Abstract:
Objective To analyze the disease burden of type 2 diabetes mellitus (T2DM) attributed to low physical activity in China from 1990 to 2021 predict its future trends and provide references for the improvement of the T2DM prevention and control system, adjustment of health policies, and implementation of precision interventions.
Methods The data of T2DM attributed to low physical activity in China from 1990 to 2021 were collected from the Global Burden of Disease 2021 database.
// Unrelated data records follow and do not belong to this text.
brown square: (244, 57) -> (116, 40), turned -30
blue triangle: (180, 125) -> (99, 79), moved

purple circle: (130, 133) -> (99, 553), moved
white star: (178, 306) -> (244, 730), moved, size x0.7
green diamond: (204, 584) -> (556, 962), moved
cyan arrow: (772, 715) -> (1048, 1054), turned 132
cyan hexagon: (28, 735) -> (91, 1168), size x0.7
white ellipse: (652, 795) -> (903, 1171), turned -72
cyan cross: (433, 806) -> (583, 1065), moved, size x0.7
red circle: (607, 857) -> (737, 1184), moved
Joinpoint regression model was used for the systematic analysis on the temporal trends in deaths, age-standardized mortality rate (ASMR), disability-adjusted life years (DALYs), and age-standardized DALYs rate (ASDR) of T2DM. An age-period-cohort model was applied to evaluate age, period, and birth cohort effects on low physical activity-related T2DM. Additionally, an autoregressive integrated moving average model was used to predict the disease burden in the following decade.
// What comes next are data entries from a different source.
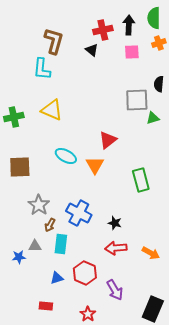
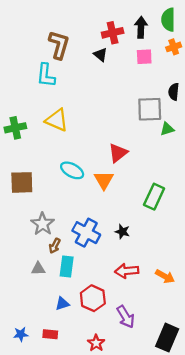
green rectangle: (141, 180) -> (154, 197), turned 40
black star: (115, 223) -> (122, 232), moved
blue star: (19, 257) -> (21, 334), moved

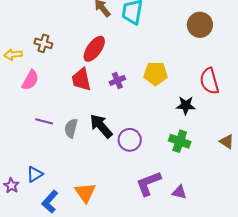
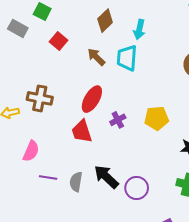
brown cross: (43, 43) -> (40, 98), size x1.4
pink semicircle: (30, 80) -> (31, 151), moved
purple cross: (117, 80) -> (118, 120), moved

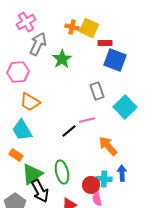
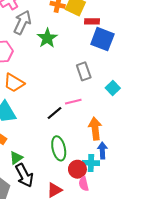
cyan square: (125, 107) -> (113, 88), size x0.6
orange arrow: (108, 146) -> (95, 129), turned 35
green ellipse: (62, 172) -> (59, 148), moved
blue arrow: (122, 173) -> (102, 150), moved
green triangle: (32, 174) -> (16, 158), size x0.6

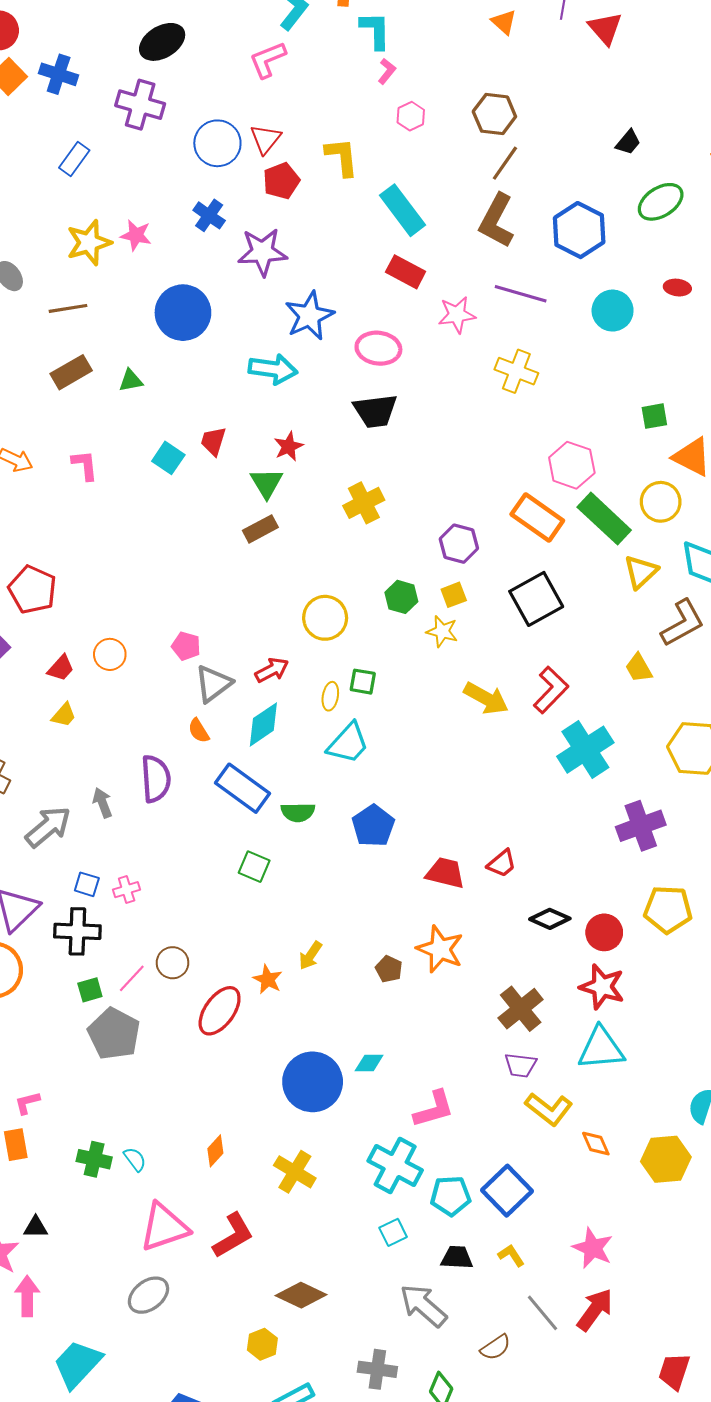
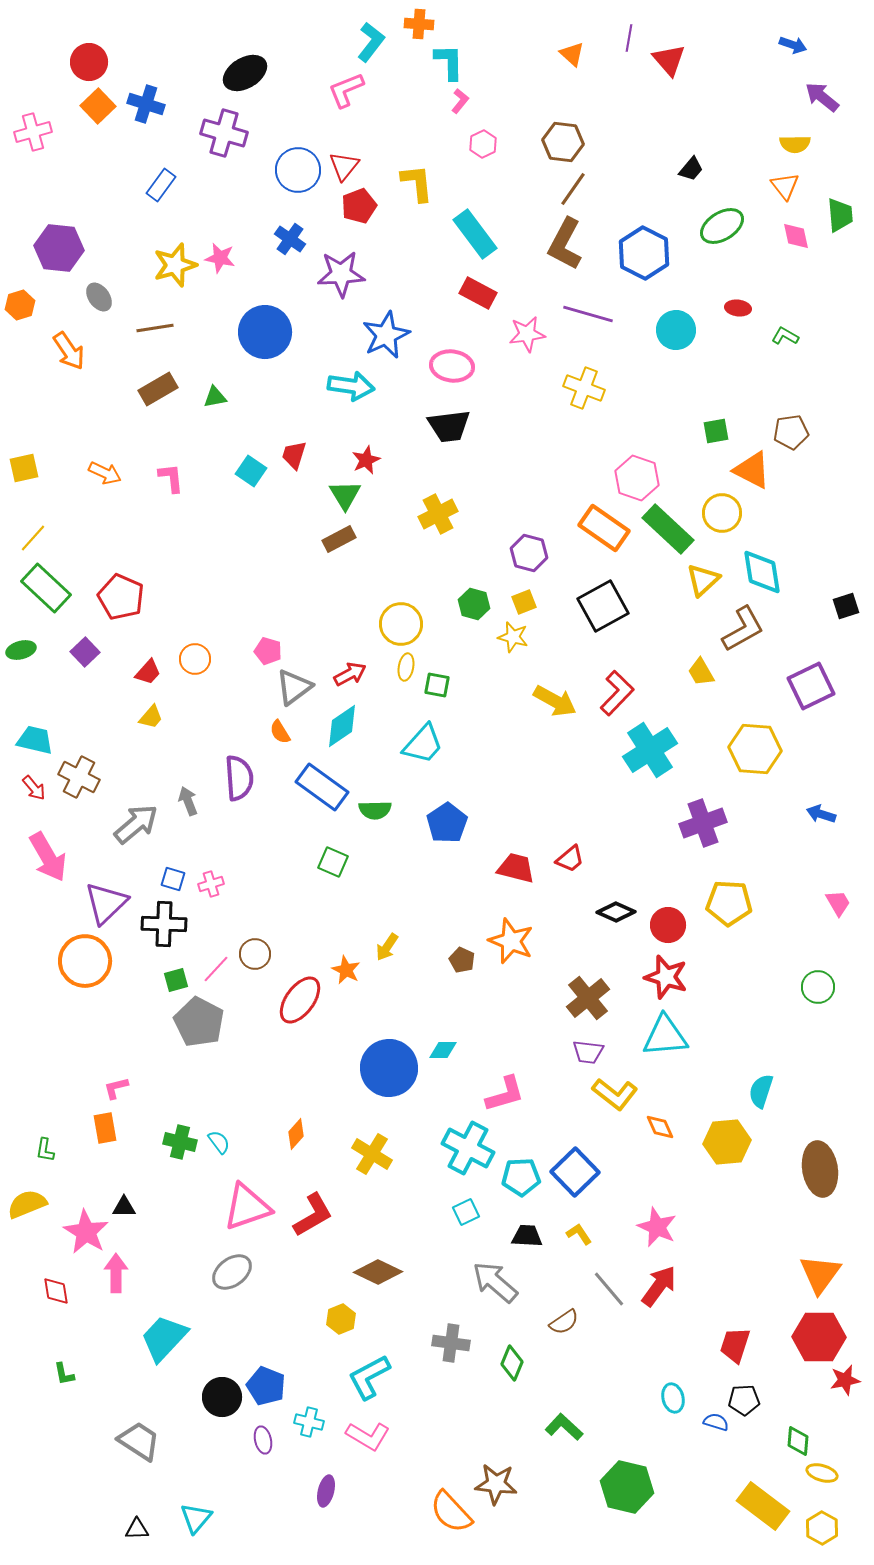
yellow ellipse: (330, 696) -> (406, 667), moved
Results From 1990 to 2021, the deaths attributed to low physical activity-related T2DM increased from 5 500 to 17 100, an increase of 209.22%, the ASMR increased from 0.89/100 000 to 0.90/100 000, an increase of 1.12%, the DALYs increased from 235 000 person-years to 757 400 person-years, an increase of 222.36% and the ASDR increased from 30.12/100 000 to 36.54/100 000, an increase of 21.31% in China. The disease burden level was higher in women than in men indicated by 6 632 deaths caused by low physical activity-related T2DM in men (ASMR: 0.85/100 000) and 10 474 deaths caused by low physical activity-related T2DM in women (ASMR: 0.97/100 000) in 2021.The deaths caused by low physical activity-related T2DM peaked in age group 80-<85 years (3 356 person-years) and the related DALYs peaked in age group 70-<75 years (129 600 person-years) in 2021. The mortality increased with age, especially after age 60 years. The APC analysis revealed that the mortality decreased to the lowest at age 55 years, then began to increase, while DALYs rate decreased before age 60 years and fluctuated thereafter. The decomposition analysis revealed that the increase in the mortality was mainly due to population aging. Projections indicated that the deaths caused by low physical activity-related T2DM would continue to increase in the following decade.
Conclusion The disease burden level of T2DM attributed to low physical activity remains high in China, especially in women and old adults. It is necessary to conduct targeted Interventions in these populations.